# Odyssea LED



## TankCla (Dec 31, 2010)

Hi guys!
Do you know around Toronto if I can find Odyssea LEDs like these?
3 out of 4 leds are not working anymore.
I got the fixture from Aquatraders, and they have 4pk for 12$, but the shipping is expensive.


----------



## cablemike (Jan 7, 2009)

I'm pretty sure those are custom modules. You may be able to take it apart and solder in new LEDs. But as far as finding the modules I this aqua traders is the only option.


----------



## TankCla (Dec 31, 2010)

New LEDs, from where? Must be the same type. 
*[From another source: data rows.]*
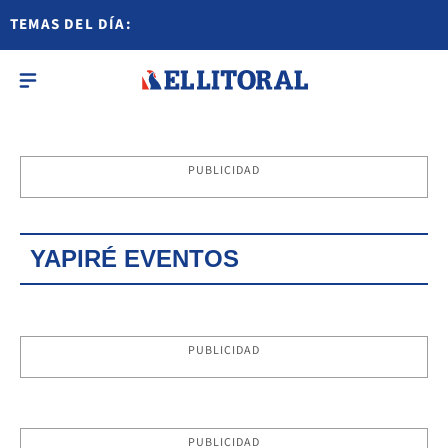
TEMAS DEL DÍA:
PUBLICIDAD
YAPIRÉ EVENTOS
PUBLICIDAD
PUBLICIDAD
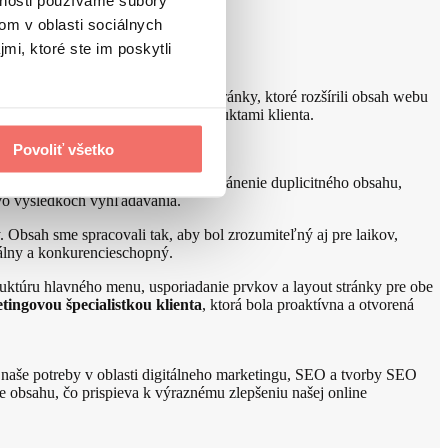
vnosti používame súbory
om v oblasti sociálnych
mi, ktoré ste im poskytli
 produktami. Navrhli sme nové stránky, ktoré rozšírili obsah webu
ne prepájať informačný obsah s produktami klienta.
Povoliť všetko
li zrýchlenie načítania stránky, odstránenie duplicitného obsahu,
u vo výsledkoch vyhľadávania.
y. Obsah sme spracovali tak, aby bol zrozumiteľný aj pre laikov,
uálny a konkurencieschopný.
ruktúru hlavného menu, usporiadanie prvkov a layout stránky pre obe
tingovou špecialistkou klienta
, ktorá bola proaktívna a otvorená
na naše potreby v oblasti digitálneho marketingu, SEO a tvorby SEO
 obsahu, čo prispieva k výraznému zlepšeniu našej online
Sent from my iPhone using Tapatalk


----------



## cablemike (Jan 7, 2009)

What I was trying to say is I doubt you will find a dealer in Toronto that sells the parts for these units. I think akuatraders will be the only source for the parts themselves.


----------



## Tim (Dec 11, 2011)

http://www.aquainspiration.com carries odyssea lights so give them a call, maybe they can help

LOCATION:
3477 Kennedy Road UNIT #9, Scarborough, ONTARIO, CANADA M1V 3Z7
(Steeles/Kennedy intersection)

Tel: 647 - 729 - 6667

Email Address: [email protected]


----------



## TankCla (Dec 31, 2010)

Will call them tomorrow. 

Thank you!


Sent from my iPad using Tapatalk


----------



## TankCla (Dec 31, 2010)

No luck. They don't sell parts. 


Sent from my iPad using Tapatalk


----------